February 19, 2012 report
Study links ultrafast machine trading with risk of crash
(PhysOrg.com) -- In the United States, ultrafast trading in financial markets between 2006 and 2011 was the underlying factor for over 18,000 extreme price changes, according to a new study. Neil Johnson, a professor in the physics department of the University of Miami in Coral Gables, one of the authors of the study, thinks that a buildup of such "fractures" can destabilize the market. This study, Financial Black Swans Driven by Ultrafast Machine Ecology was submitted to arXiv earlier this month, suggesting the link between extreme-change fractures and market crashes.
The authors looked at a set of what they call "18,520 ultrafast black swan events" that they uncovered in stock-price movements between 2006 and 2011. A case in point is what occurred on May 6, 2010, when it took just minutes for a spontaneous mix of interactions in cyberspace to generate the Flash Crash, first a plunge, in minutes, and soon after a recovery.
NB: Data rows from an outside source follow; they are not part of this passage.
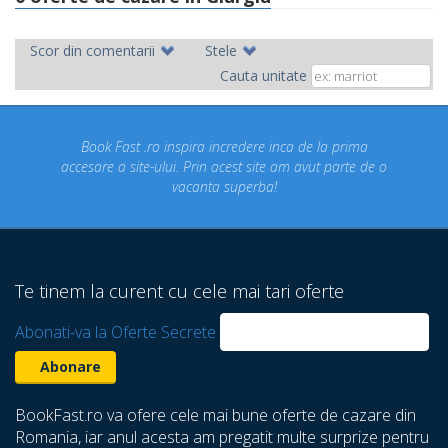
Scor din comentarii
Stele
Cauta unitate
ok Fast .ro inspira incredere inca de la prima
Concediul n
re a site-ului. Prin acest site am avut parte de o
un conce
vacanta superba!
despre ca
Te tinem la curent cu cele mai tari oferte
Abonati-va la Oferte Secrete
BookFast.ro va ofere cele mai bune oferte de cazare din
Romania, iar anul acesta am pregatit multe surprize pentru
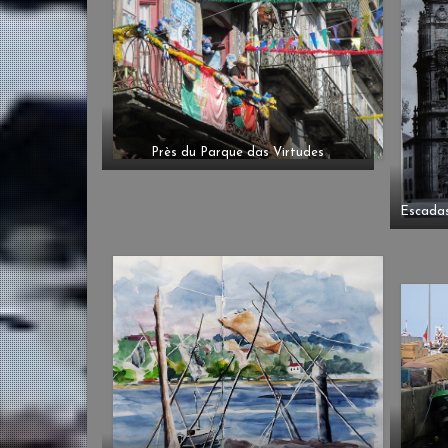
Près du Parque das Virtudes
Escadas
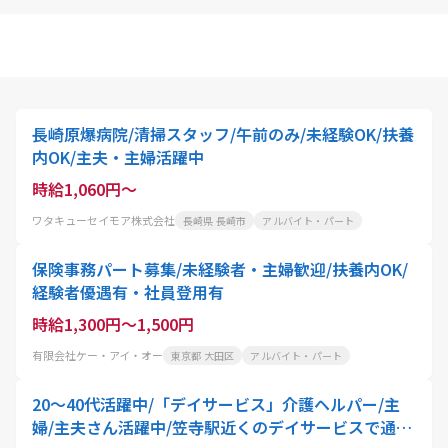
長崎原爆病院/清掃スタッフ/午前のみ/未経験OK/扶養
内OK/主夫・主婦活躍中
時給1,060円～
ワタキューセイモア株式会社
長崎県 長崎市
アルバイト・パート
保険事務パート募集/未経験者・主婦歓迎/扶養内OK/
経験者優遇有・社員登用有
時給1,300円～1,500円
有限会社ケー・アイ・オー
東京都 大田区
アルバイト・パート
20～40代活躍中/「デイサービス」介護ヘルパー/主
婦/主夫さん活躍中/笠寺駅近くのデイサービスで通所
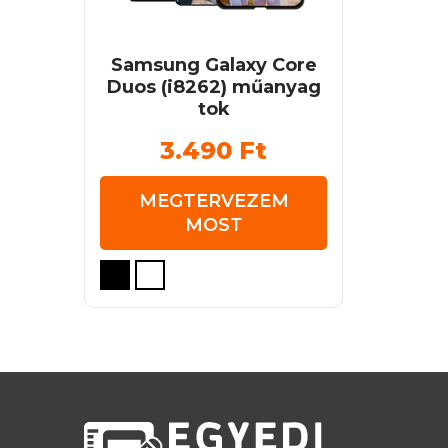
Samsung Galaxy Core
Duos (i8262) műanyag
tok
3.490
Ft
MEGTERVEZEM
MOST
Ennek
a
terméknek
több
variációja
van.
A
változatok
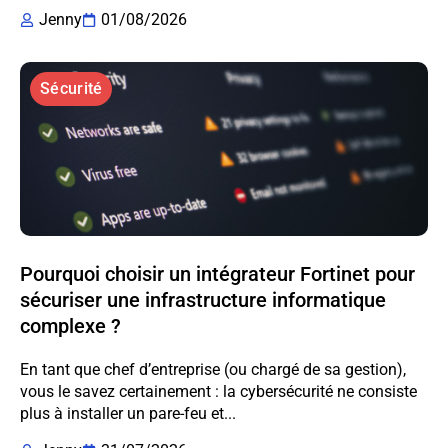
Jenny
01/08/2026
Sécurité
Pourquoi choisir un intégrateur Fortinet pour
sécuriser une infrastructure informatique
complexe ?
En tant que chef d’entreprise (ou chargé de sa gestion),
vous le savez certainement : la cybersécurité ne consiste
plus à installer un pare-feu et...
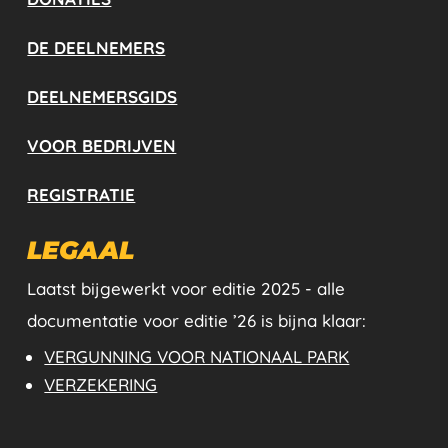
DE DEELNEMERS
DEELNEMERSGIDS
VOOR BEDRIJVEN
REGISTRATIE
LEGAAL
Laatst bijgewerkt voor editie 2025 - alle
documentatie voor editie ’26 is bijna klaar:
VERGUNNING VOOR NATIONAAL PARK
VERZEKERING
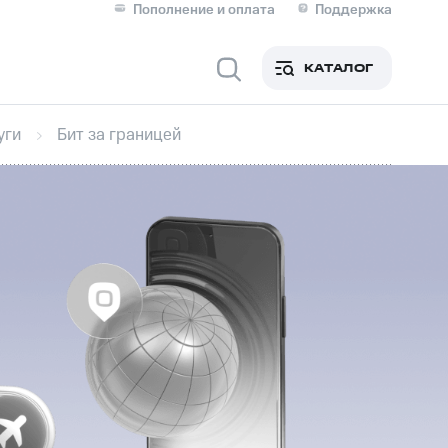
Пополнение и оплата
Поддержка
Скидка 30% на связь
Личные кабинеты
КАТАЛОГ
Мобильная связь
уги
Бит за границей
IM-карта для иностранцев
M
Для дома
ерейти в МТС со своим
ой МТС
Сервисы и подписки
фитнес
Приложения от МТС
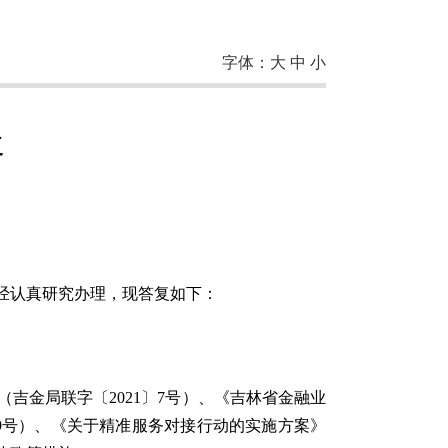
字体：
大
中
小
复
经认真研究办理，现答复如下：
吉金局联字〔2021〕7号）、《吉林省金融业
〕29号）、《关于精准服务对接行动的实施方案》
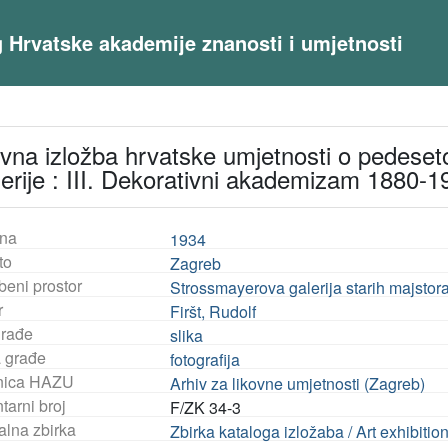
og Hrvatske akademije znanosti i umjetnosti
ivna izložba hrvatske umjetnosti o pedeset
lerije : III. Dekorativni akademizam 1880-1
na
1934
to
Zagreb
beni prostor
Strossmayerova galerija starih majstor
r
Firšt, Rudolf
građe
slika
a građe
fotografija
nica HAZU
Arhiv za likovne umjetnosti (Zagreb)
tarni broj
F/ZK 34-3
alna zbirka
Zbirka kataloga izložaba / Art exhibiti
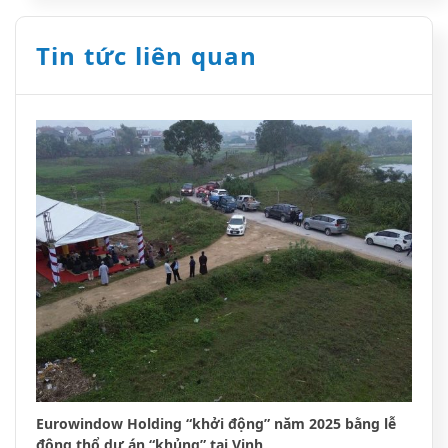
Tin tức liên quan
Eurowindow Holding “khởi động” năm 2025 bằng lễ
động thổ dự án “khủng” tại Vinh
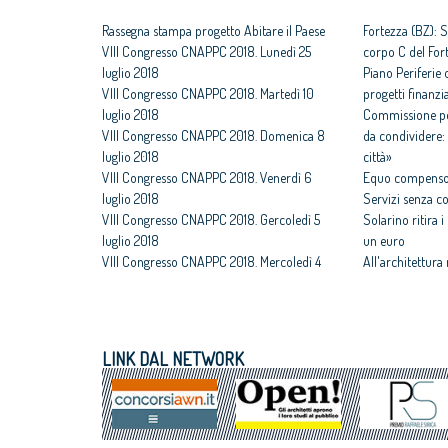
Rassegna stampa progetto Abitare il Paese
Fortezza (BZ): S
VIII Congresso CNAPPC 2018. Lunedì 25
corpo C del For
luglio 2018
Piano Periferie o
VIII Congresso CNAPPC 2018. Martedì 10
progetti finanzia
luglio 2018
Commissione per
VIII Congresso CNAPPC 2018. Domenica 8
da condividere: 
luglio 2018
città»
VIII Congresso CNAPPC 2018. Venerdì 6
Equo compenso,
luglio 2018
Servizi senza c
VIII Congresso CNAPPC 2018. Gercoledì 5
Solarino ritira 
luglio 2018
un euro
VIII Congresso CNAPPC 2018. Mercoledì 4
All'architettura
luglio 2018
caravatti_carava
VIII Congresso CNAPPC 2018. Lunedì 2
italiano
luglio 2018
Assegnati premi 
VIII Congresso CNAPPC 2018. Domenica 1
Giovane talento
LINK DAL NETWORK
luglio 2018
Equo compenso, 
Obbligo formativo, ancora sulla carta
Corte Europea d
crediti e sanzioni
Professioni: arch
internazionaliz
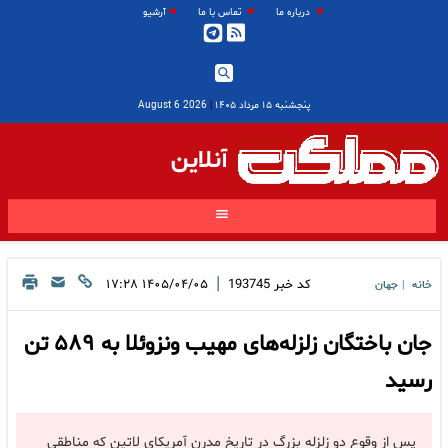
درباره ما
تماس با ما
آرشیو
پنجشنبه ۱۵ مرداد ۱۴۰۵
|
2026 August 6
آنلاین
|
کد خبر
193745
۱۴۰۵/۰۴/۰۵ ۱۷:۲۸
خانه
جهان
|
جان باختگان زلزله‌های مهیب ونزوئلا به ۵۸۹ تن
رسید
پس از وقوع دو زلزله بزرگ در تاریخ مدرن آمریکای لاتین که مناطقی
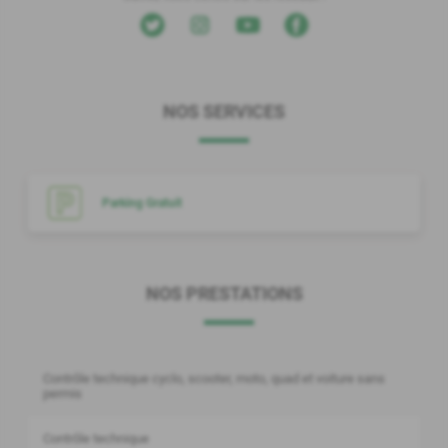
NOS SERVICES
Parking Gratuit
NOS PRESTATIONS
Contrôle technique cyclo, scooter, moto, quad et voiture sans
permis
Contrôle technique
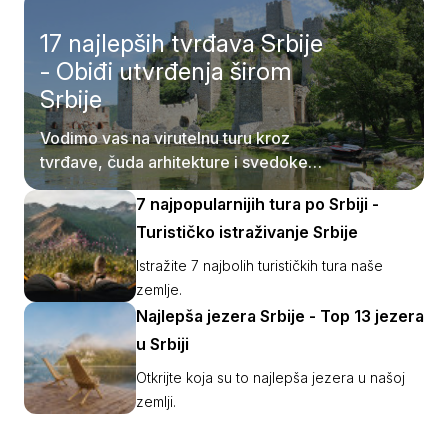
17 najlepših tvrđava Srbije
- Obiđi utvrđenja širom
Srbije
Vodimo vas na virutelnu turu kroz
tvrđave, čuda arhitekture i svedoke
srednjovekovne Srbije.
7 najpopularnijih tura po Srbiji -
Turističko istraživanje Srbije
Istražite 7 najbolih turističkih tura naše
zemlje.
Najlepša jezera Srbije - Top 13 jezera
u Srbiji
Otkrijte koja su to najlepša jezera u našoj
zemlji.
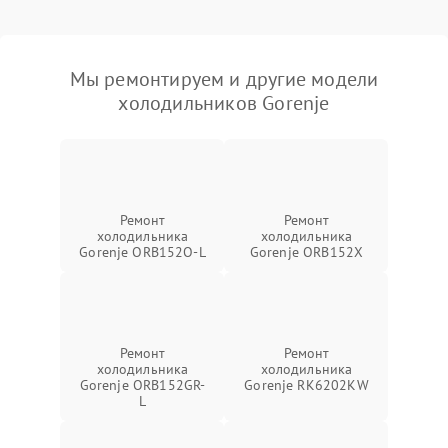
Мы ремонтируем и другие модели
холодильников Gorenje
Ремонт
Ремонт
холодильника
холодильника
Gorenje ORB152O-L
Gorenje ORB152X
Ремонт
Ремонт
холодильника
холодильника
Gorenje ORB152GR-
Gorenje RK6202KW
L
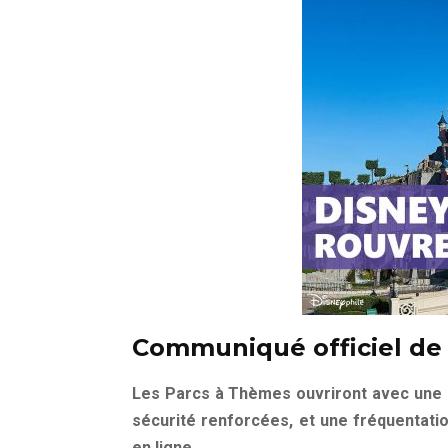
Communiqué officiel de 
Les Parcs à Thèmes ouvriront avec une c
sécurité renforcées, et une fréquentat
en ligne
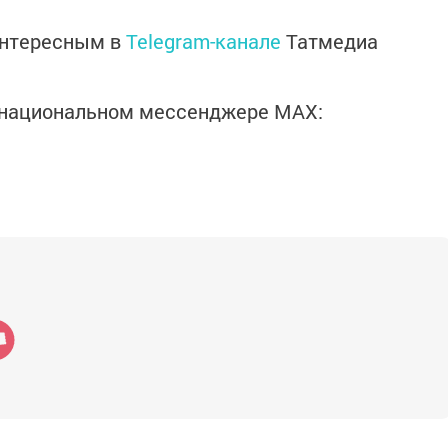
интересным в
Telegram-канале
Татмедиа
в национальном мессенджере MАХ:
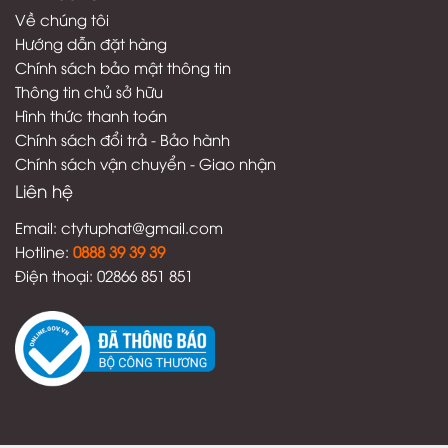
Về chúng tôi
Hướng dẫn đặt hàng
Chính sách bảo mật thông tin
Thông tin chủ sở hữu
Hình thức thanh toán
C
hính sách đổi trả - Bảo hành
Chính sách vận chuyển - Giao nhận
Liên hệ
Email:
ctytuphat@gmail.com
Hotline:
08
88 39 39 39
Điện thoại: 02866 851 851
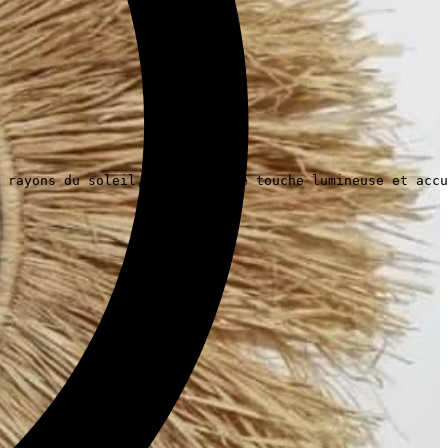
 rayons du soleil, ajoutant une touche lumineuse et accu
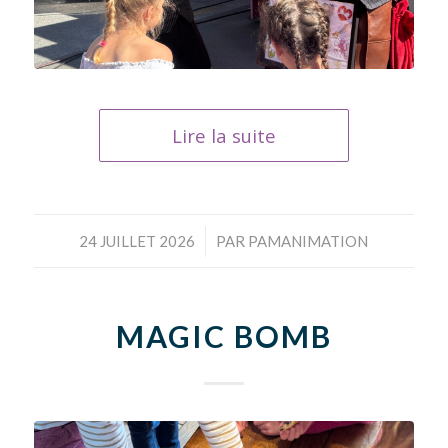
Lire la suite
/
24 JUILLET 2026
PAR
PAMANIMATION
MAGIC BOMB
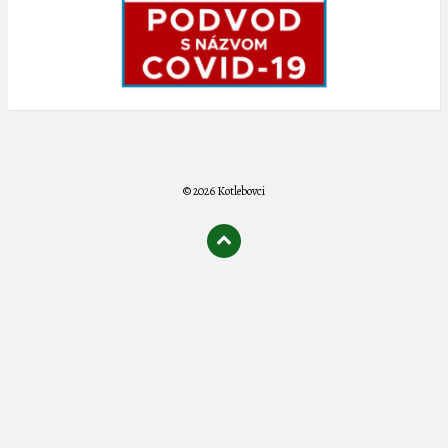
© 2026 Kotlebovci
олимп казино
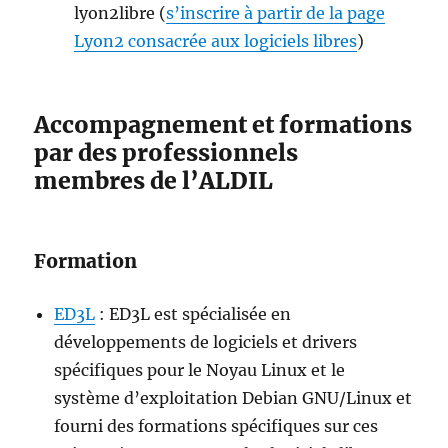
lyon2libre (
s’inscrire à partir de la page
Lyon2 consacrée aux logiciels libres
)
Accompagnement et formations
par des professionnels
membres de l’ALDIL
Formation
ED3L
: ED3L est spécialisée en
développements de logiciels et drivers
spécifiques pour le Noyau Linux et le
système d’exploitation Debian GNU/Linux et
fourni des formations spécifiques sur ces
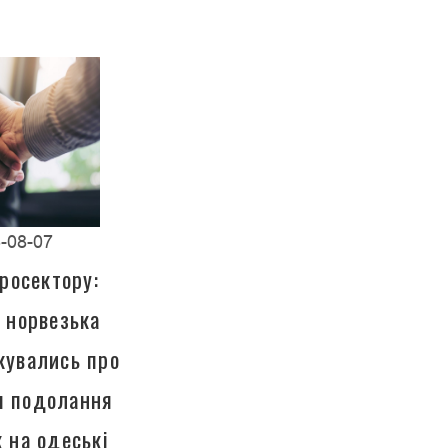
-08-07
росектору:
а норвезька
кувались про
ля подолання
к на одеські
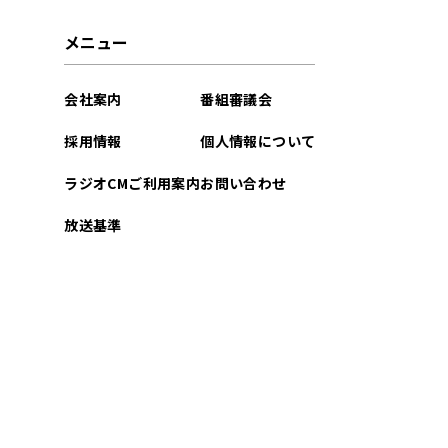
2026年05月
メニュー
2026年04月
会社案内
番組審議会
2026年03月
採用情報
個人情報について
2026年02月
ラジオCMご利用案内
お問い合わせ
2026年01月
放送基準
2025年12月
2025年11月
2025年10月
2025年09月
2025年08月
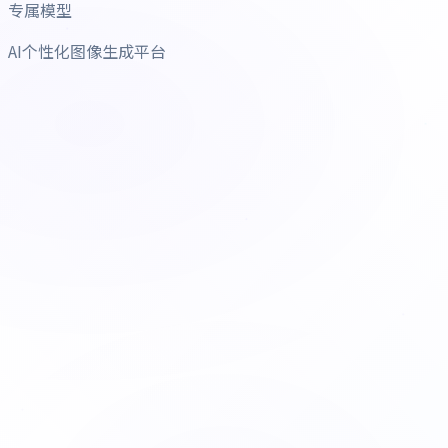
专属模型
AI个性化图像生成平台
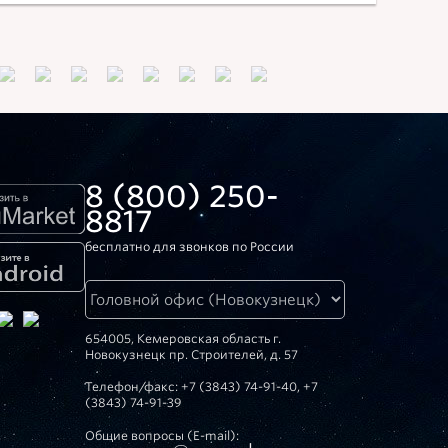
8 (800) 250-
8817
бесплатно для звонков по России
654005, Кемеровская область г.
Новокузнецк пр. Строителей, д. 57
Телефон/факс: +7 (3843) 74-91-40, +7
(3843) 74-91-39
Общие вопросы (E-mail):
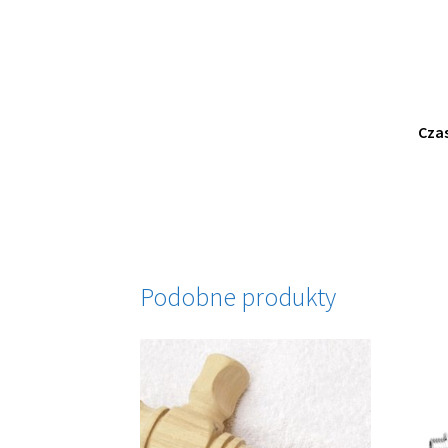
Czas
Podobne produkty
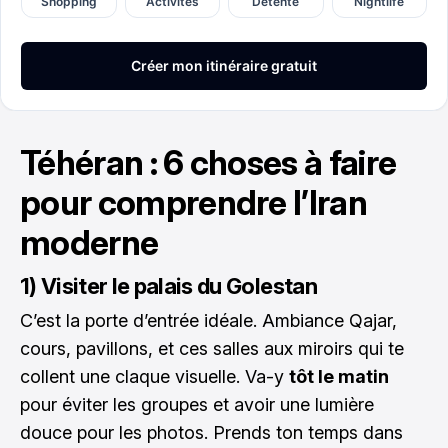
Téhéran : 6 choses à faire
pour comprendre l’Iran
moderne
1) Visiter le palais du Golestan
C’est la porte d’entrée idéale. Ambiance Qajar,
cours, pavillons, et ces salles aux miroirs qui te
collent une claque visuelle. Va-y
tôt le matin
pour éviter les groupes et avoir une lumière
douce pour les photos. Prends ton temps dans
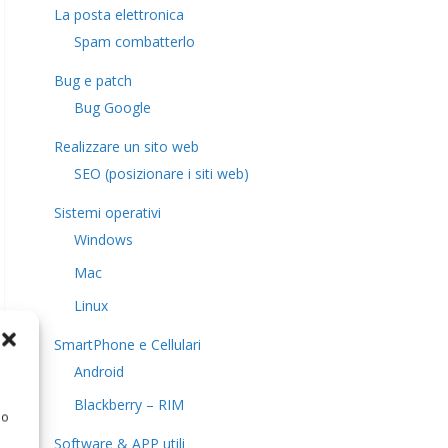
La posta elettronica
Spam combatterlo
Bug e patch
Bug Google
Realizzare un sito web
SEO (posizionare i siti web)
Sistemi operativi
Windows
Mac
Linux
SmartPhone e Cellulari
Android
Blackberry – RIM
 o
Software & APP utili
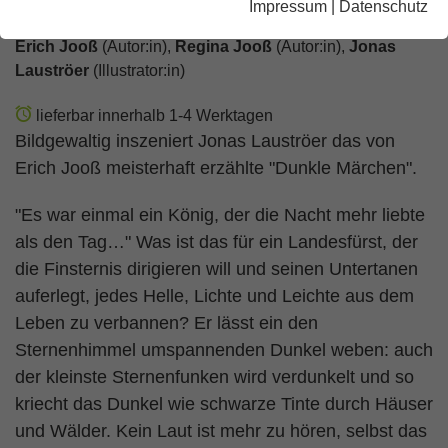
Impressum
|
Datenschutz
Erich Jooß
(Autor:in),
Regina Jooß
(Autor:in),
Jonas
Lauströer
(Illustrator:in)
lieferbar innerhalb 1-4 Werktagen
Bildgewaltig inszeniert Jonas Lauströer das von
Erich Jooß meisterhaft erzählte "Dunkle Märchen".
"Es war einmal ein König, der die Nacht mehr liebte
als den Tag…" Was ist das für ein Landesfürst, der
die Finsternis dirigieren will und seinen Untertanen
auferlegt, jedes Helle, Lichte und Leichte aus dem
Leben zu verbannen? Er lässt ein den
Sternenhimmel umspannenden Dunkel weben: auch
der kleinste Sternenfunken wird verdunkelt und so
kriecht das Dunkel wie schwarze Tinte durch Häuser
und Wälder. Kein Laut ist mehr zu hören, selbst das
The speed in which the rises and falls occur might last no longer than half a second, unapparent to any human who is tracking prices. Johnson says if you blink you miss it. Flash events may happen in milliseconds and have nothing to do with a companys real value.
To examine such incidences and their frequency the authors of the study waded through price logs from over 60 markets collected by Nanex, a Chicago company that sells streaming market data. The data revealed that the ultrafast fracture events were not infrequent but common, totaling 18,520 in the 2006 to 2010 time span. The authors looked for extreme changes in a stock price, which they defined as a change greater than 0.8 per cent, over timescales shorter than 1.5 seconds.
The speed in which ultrafast events happen is of concern as human oversight becomes impossible if trades are taking place faster than humans can react. Machine trading today carries computerized trading algorithms that make automated trades in milliseconds and make some experts uncomfortable, in the fear that out-of-control algorithms can cause a crash.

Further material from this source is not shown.